Dickey II presented almost identical facts to those presented here. In that case, Dickey pled guilty to felony theft. At sentencing, his PSI report listed a 1992 juvenile adjudication for burglary, which the sentencing court classified as a person felony. Dickey did not object to his criminal history score or PSI report at sentencing. On appeal, he challenged the classification of the prior adjudication as a person felony as a violation of his Sixth Amendment rights established by the United States Supreme Court in
7 Descamps and Apprendi. The court found that the 1992 burglary statute under which Dickey had previously been adjudicated did not require evidence that the burglarized structure was a dwelling. Dickey II, 301 Kan. at 1039. The court noted that the distinction between person and nonperson crimes did not exist when Dickey was adjudicated but after the KSGA was enacted in 1993, a burglary had to be of a "dwelling" in order to be classified a person felony. 301 Kan. at 1039; see K.S.A. 2015 Supp. 21-6811(d).

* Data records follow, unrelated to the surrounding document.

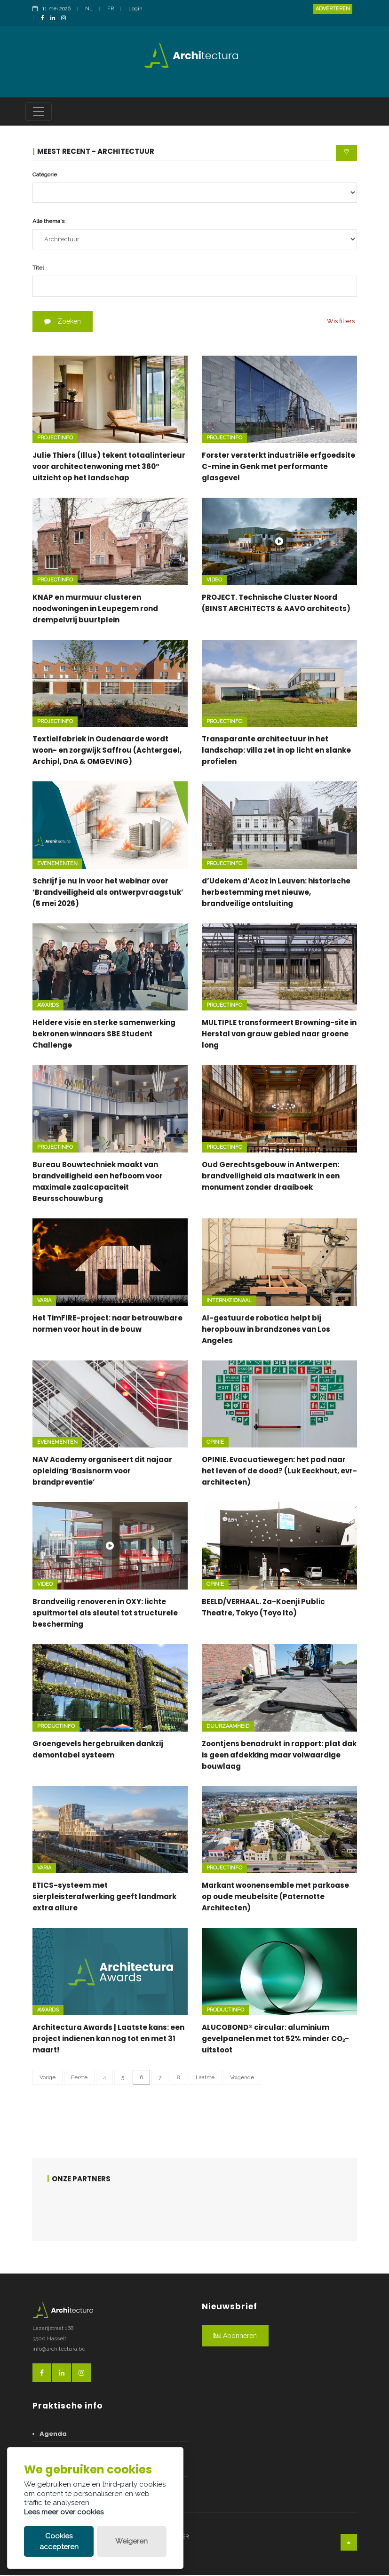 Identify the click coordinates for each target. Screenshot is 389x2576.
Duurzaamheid (227, 1727)
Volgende (242, 2078)
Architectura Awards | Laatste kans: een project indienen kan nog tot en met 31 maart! (108, 2039)
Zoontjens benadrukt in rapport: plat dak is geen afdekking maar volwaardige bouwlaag (279, 1756)
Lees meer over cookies (63, 2512)
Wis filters (341, 322)
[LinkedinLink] (55, 19)
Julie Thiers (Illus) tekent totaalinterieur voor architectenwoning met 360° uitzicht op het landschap (108, 467)
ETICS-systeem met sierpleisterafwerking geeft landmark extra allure (104, 1898)
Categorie (44, 175)
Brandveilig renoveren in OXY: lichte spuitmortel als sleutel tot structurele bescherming (105, 1614)
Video (214, 581)
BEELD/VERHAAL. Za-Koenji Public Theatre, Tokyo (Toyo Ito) (263, 1608)
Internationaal (229, 1301)
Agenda (53, 2435)
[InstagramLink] (66, 19)
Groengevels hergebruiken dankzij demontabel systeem (97, 1750)
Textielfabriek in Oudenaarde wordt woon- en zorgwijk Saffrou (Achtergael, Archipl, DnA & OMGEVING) (107, 751)
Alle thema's (48, 222)
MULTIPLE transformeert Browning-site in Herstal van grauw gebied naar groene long (279, 1035)
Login (135, 9)
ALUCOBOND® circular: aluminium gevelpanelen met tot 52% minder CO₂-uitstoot (275, 2039)
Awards (48, 1006)
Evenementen (57, 864)
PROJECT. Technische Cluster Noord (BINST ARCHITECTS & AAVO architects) (276, 603)
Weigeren (131, 2541)
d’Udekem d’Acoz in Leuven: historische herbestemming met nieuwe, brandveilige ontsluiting (276, 893)
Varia (44, 1301)
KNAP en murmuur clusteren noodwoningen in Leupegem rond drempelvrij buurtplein (95, 609)
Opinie (215, 1443)
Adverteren (333, 9)
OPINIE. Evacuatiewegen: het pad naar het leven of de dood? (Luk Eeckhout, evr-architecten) (279, 1472)
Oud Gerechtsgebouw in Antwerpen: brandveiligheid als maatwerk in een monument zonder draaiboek (271, 1177)
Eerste (79, 2078)
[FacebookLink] (45, 19)
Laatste (205, 2078)
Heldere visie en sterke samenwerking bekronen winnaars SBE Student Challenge (103, 1035)
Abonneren (235, 2337)
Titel (38, 268)
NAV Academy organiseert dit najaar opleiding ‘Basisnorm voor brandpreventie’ (102, 1472)
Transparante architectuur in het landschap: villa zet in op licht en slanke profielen (276, 751)
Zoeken (62, 322)
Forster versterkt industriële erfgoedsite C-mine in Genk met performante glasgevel (278, 467)
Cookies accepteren (59, 2541)
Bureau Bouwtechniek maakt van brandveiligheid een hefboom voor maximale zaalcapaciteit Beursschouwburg (97, 1183)
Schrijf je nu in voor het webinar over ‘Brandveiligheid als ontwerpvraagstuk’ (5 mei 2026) (107, 893)
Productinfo (56, 1727)
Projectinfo (55, 439)
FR (110, 9)
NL (89, 9)
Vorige (48, 2078)
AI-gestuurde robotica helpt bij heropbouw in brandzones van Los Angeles (266, 1330)
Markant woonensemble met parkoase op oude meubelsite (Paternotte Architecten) (275, 1898)
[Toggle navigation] (38, 112)
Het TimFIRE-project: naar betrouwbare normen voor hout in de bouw (107, 1324) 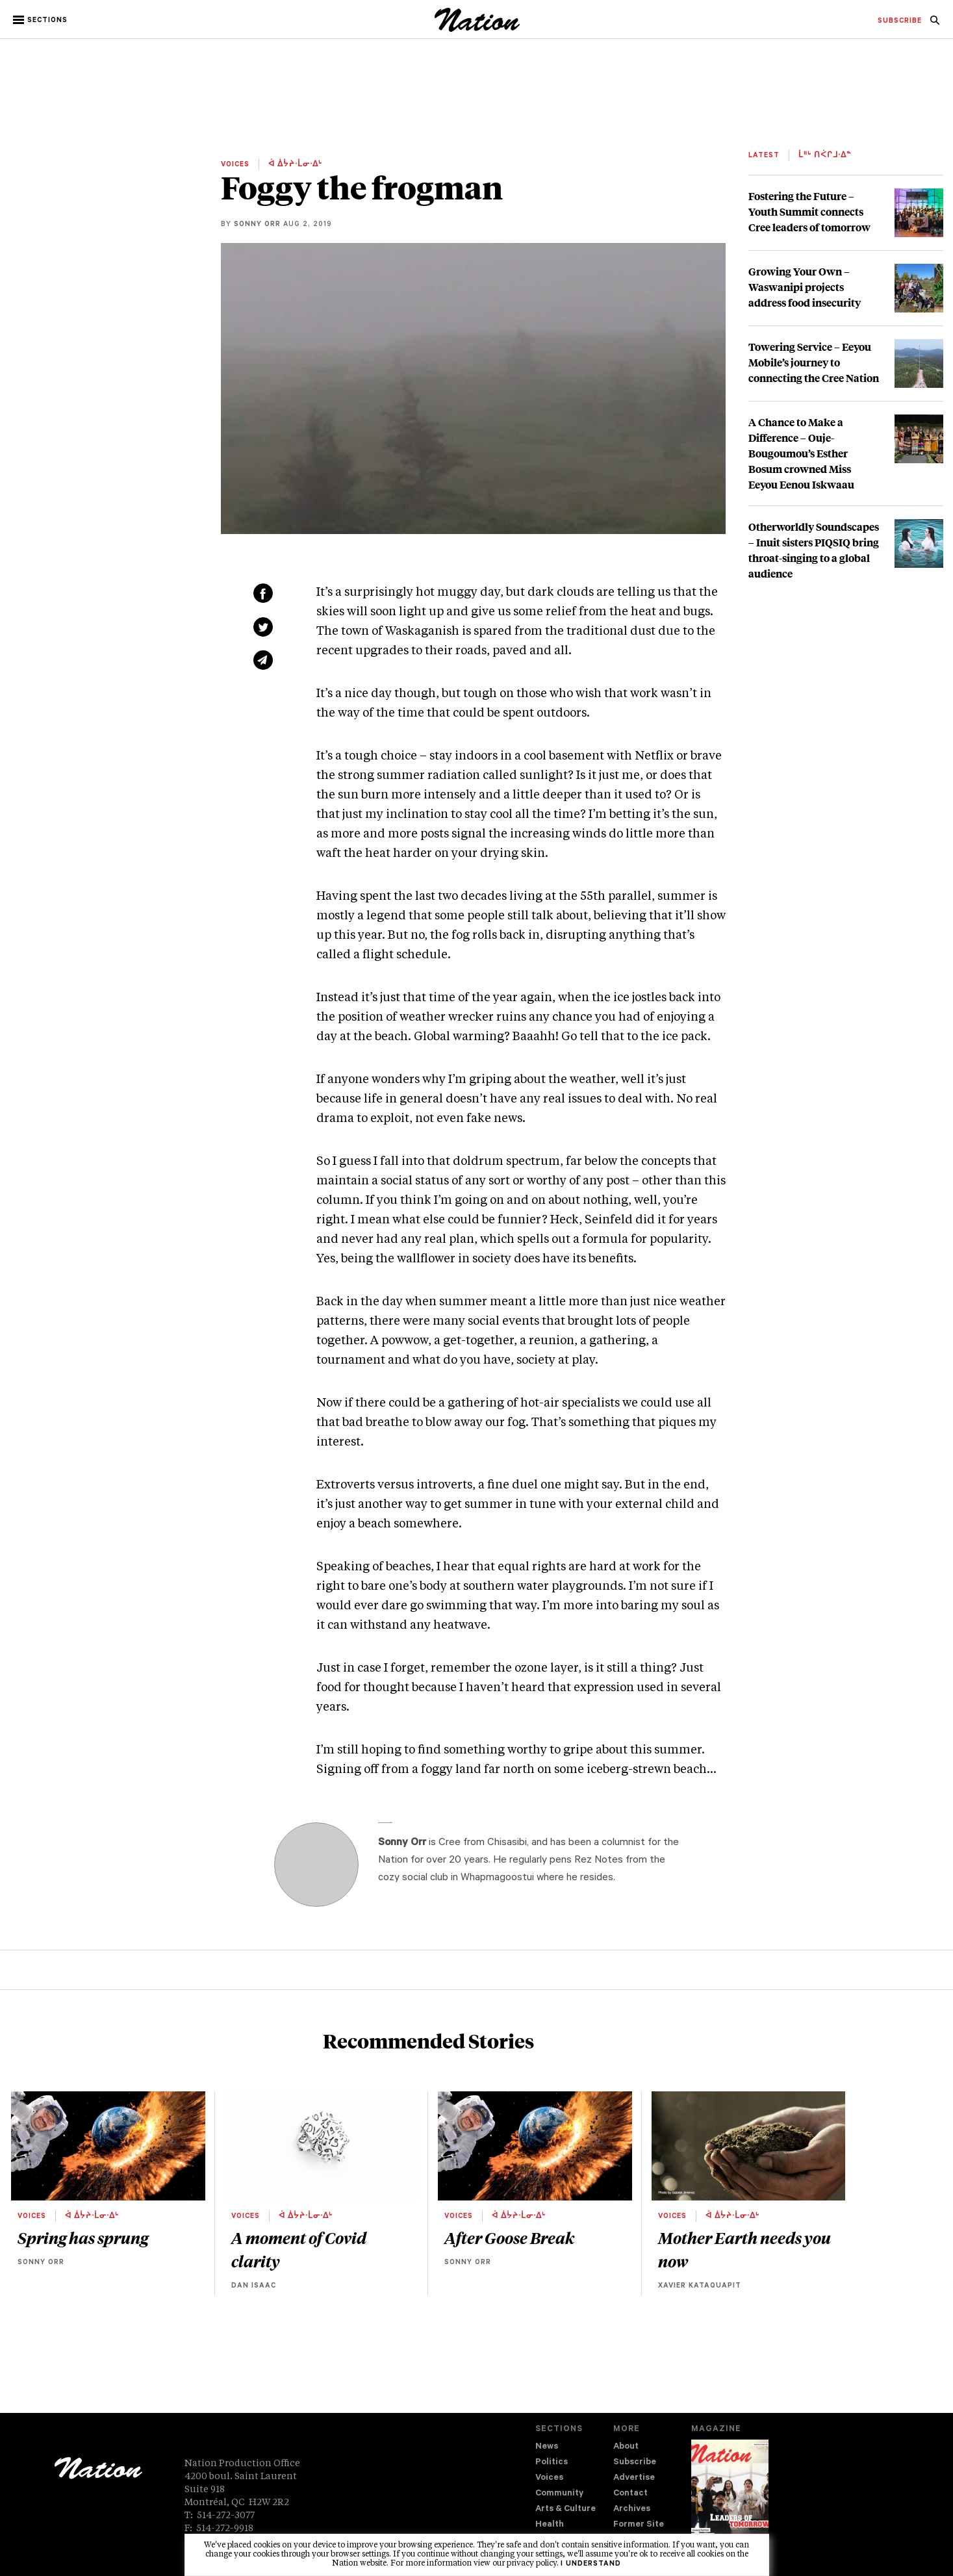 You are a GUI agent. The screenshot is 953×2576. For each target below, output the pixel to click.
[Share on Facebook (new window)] (263, 593)
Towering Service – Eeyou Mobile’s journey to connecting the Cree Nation (813, 362)
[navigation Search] (935, 24)
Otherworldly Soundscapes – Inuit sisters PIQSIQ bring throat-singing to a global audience (813, 550)
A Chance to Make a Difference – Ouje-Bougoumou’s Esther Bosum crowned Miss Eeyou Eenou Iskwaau (801, 453)
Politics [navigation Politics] (551, 2463)
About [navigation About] (626, 2447)
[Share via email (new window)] (263, 660)
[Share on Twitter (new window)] (263, 627)
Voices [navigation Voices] (549, 2478)
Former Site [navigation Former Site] (638, 2525)
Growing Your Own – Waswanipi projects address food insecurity (804, 287)
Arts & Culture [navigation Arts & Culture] (565, 2509)
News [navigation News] (546, 2447)
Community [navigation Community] (559, 2494)
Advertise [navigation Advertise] (634, 2478)
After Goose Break (509, 2237)
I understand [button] (591, 2564)
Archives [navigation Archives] (631, 2509)
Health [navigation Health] (549, 2525)
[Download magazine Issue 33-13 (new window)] (729, 2497)
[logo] (477, 28)
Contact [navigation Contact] (630, 2494)
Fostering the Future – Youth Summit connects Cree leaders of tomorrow (809, 211)
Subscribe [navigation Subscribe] (634, 2463)
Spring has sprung (83, 2237)
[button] (41, 20)
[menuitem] (900, 21)
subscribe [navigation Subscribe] (900, 21) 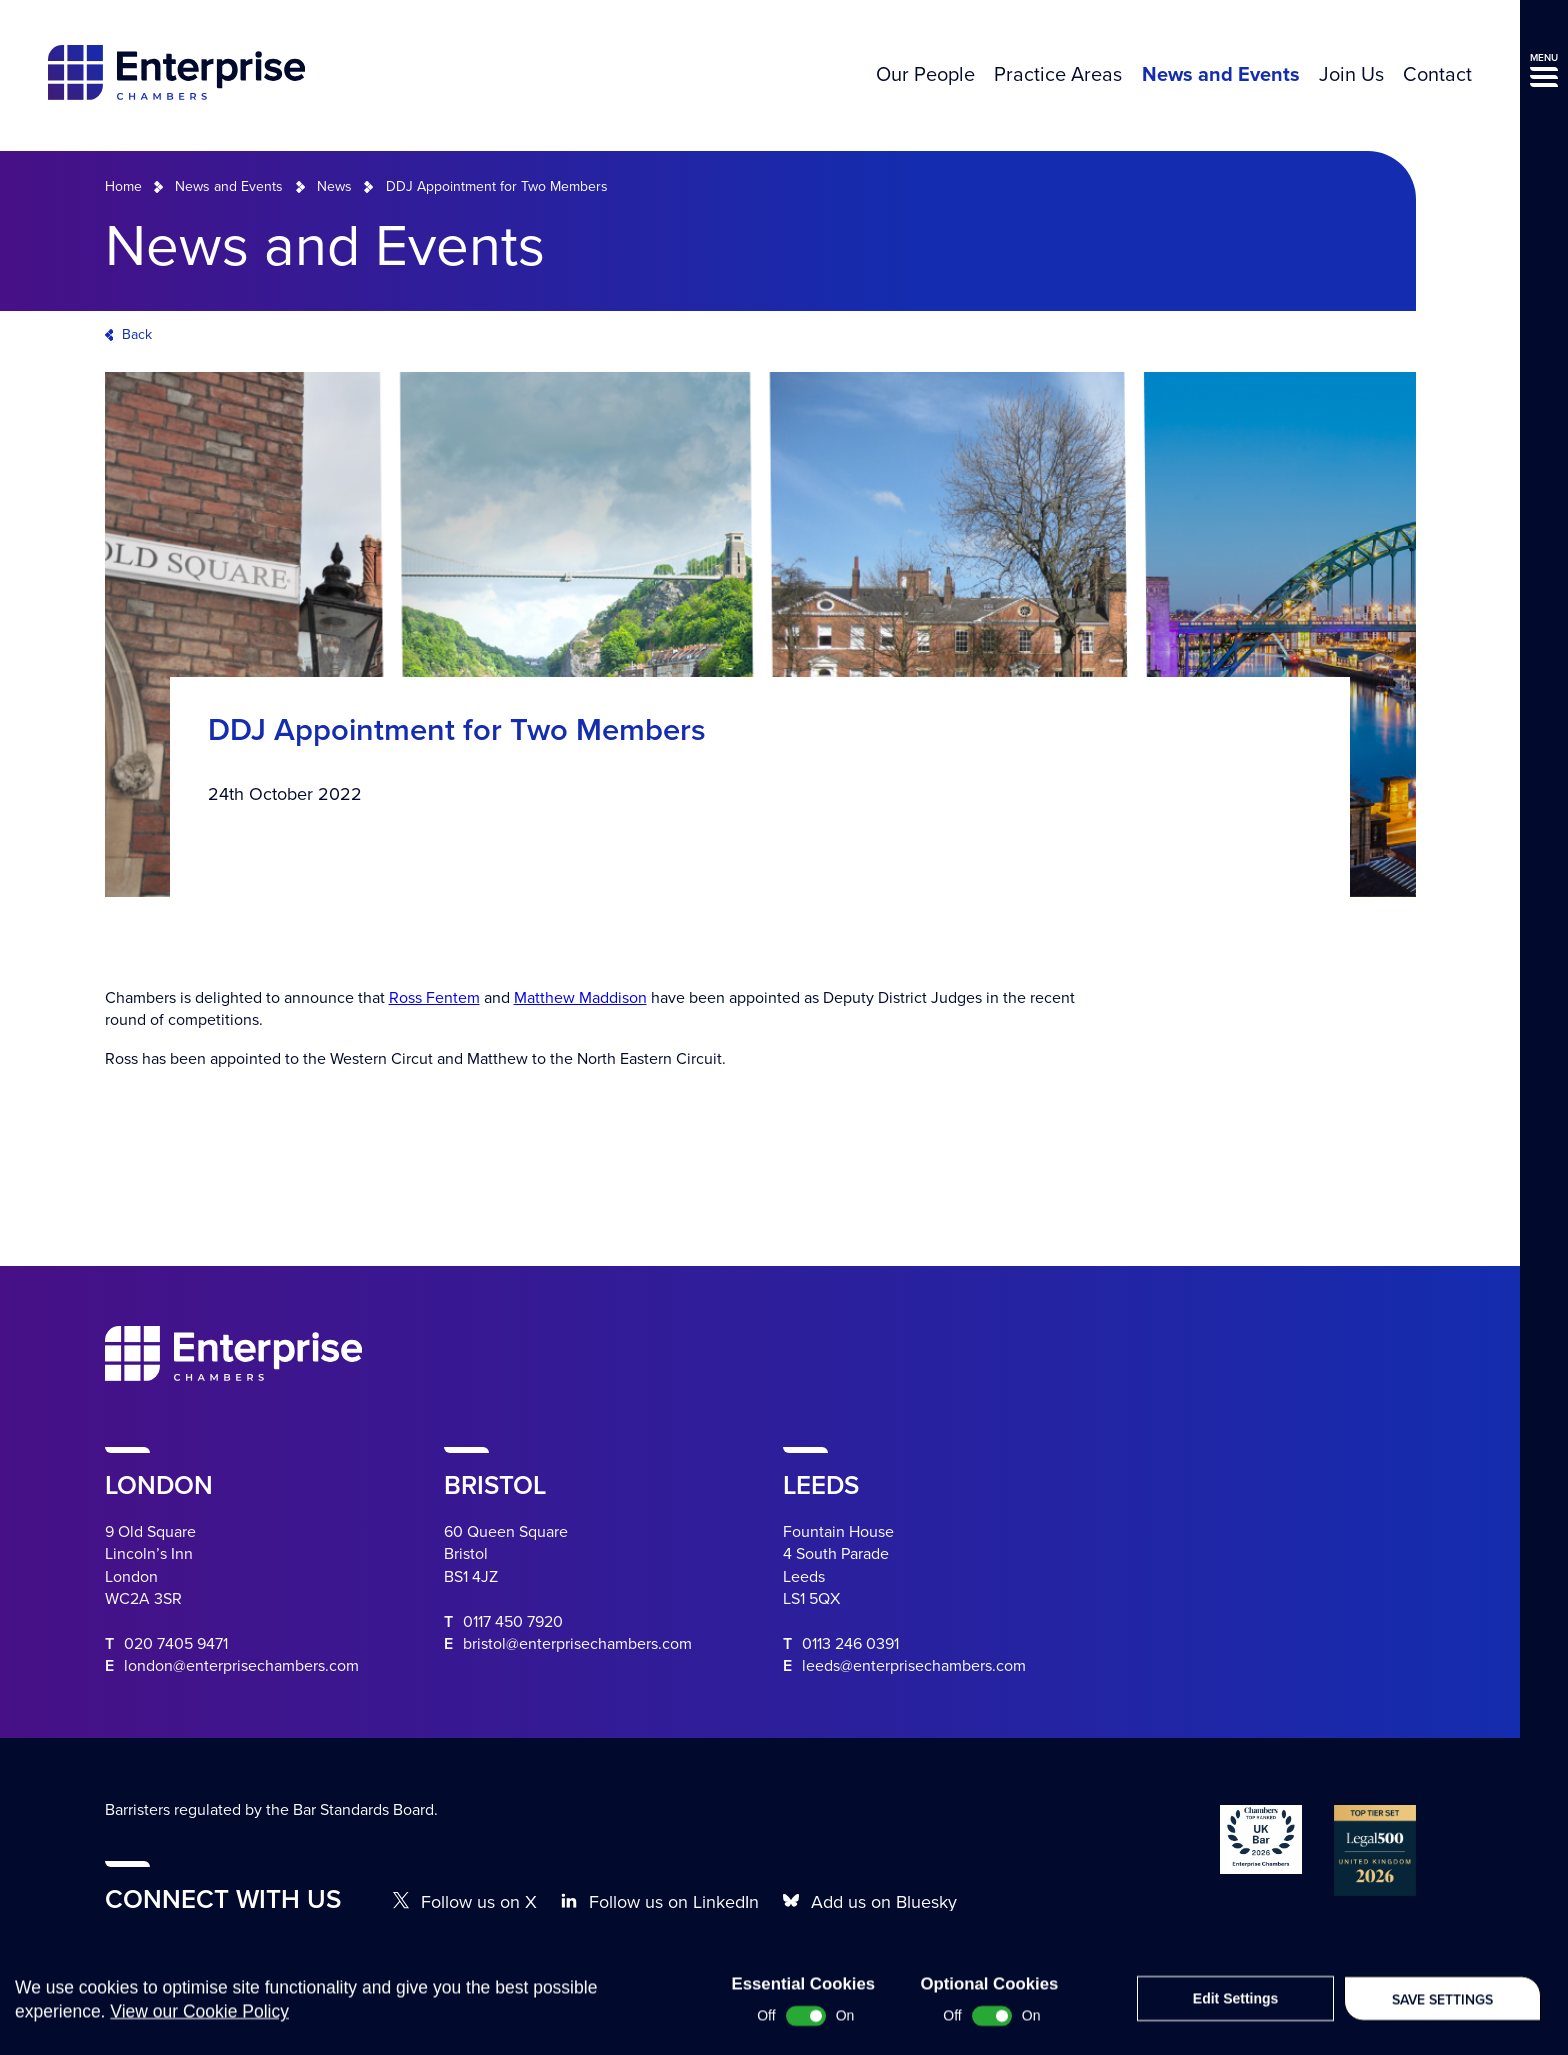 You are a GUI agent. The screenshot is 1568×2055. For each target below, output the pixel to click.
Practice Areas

The Dickey II court ultimately held the sentencing court was constitutionally prohibited from making a factual determination that the prior burglary adjudication involved a dwelling. The court's improper determination in that regard necessarily resulted in misclassification of the prior adjudication as a person offense. This, in turn, increased Dickey's criminal history score and resulted in an illegal sentence that did not comply with the applicable statutory provision regarding the term of punishment authorized. Dickey II, 301 Kan. at 1020-21.
Like the facts in Dickey II, the burglary statute in effect at the time McCarley committed the 1989 burglary did not contain the dwelling element required to classify the crime as a person felony. See K.S.A. 21-3715 (Ensley 1988). Under the legal principles set forth in Dickey II, then, we conclude the sentencing court violated McCarley's constitutional right by finding the 1989 burglary involved a dwelling. As a result, the sentencing court erroneously misclassified that prior burglary as a person felony for purposes of calculating McCarley's criminal history score, which resulted in an illegal sentence that did not comply with the applicable statutory provision regarding the term of punishment authorized.
Based on the discussion above, we vacate the sentence imposed and remand the matter to the district court with directions to reclassify the 1989 burglary as a nonperson offense, recalculate McCarley's criminal history score based on reclassification, and then resentence McCarley based on that recalculated criminal history score.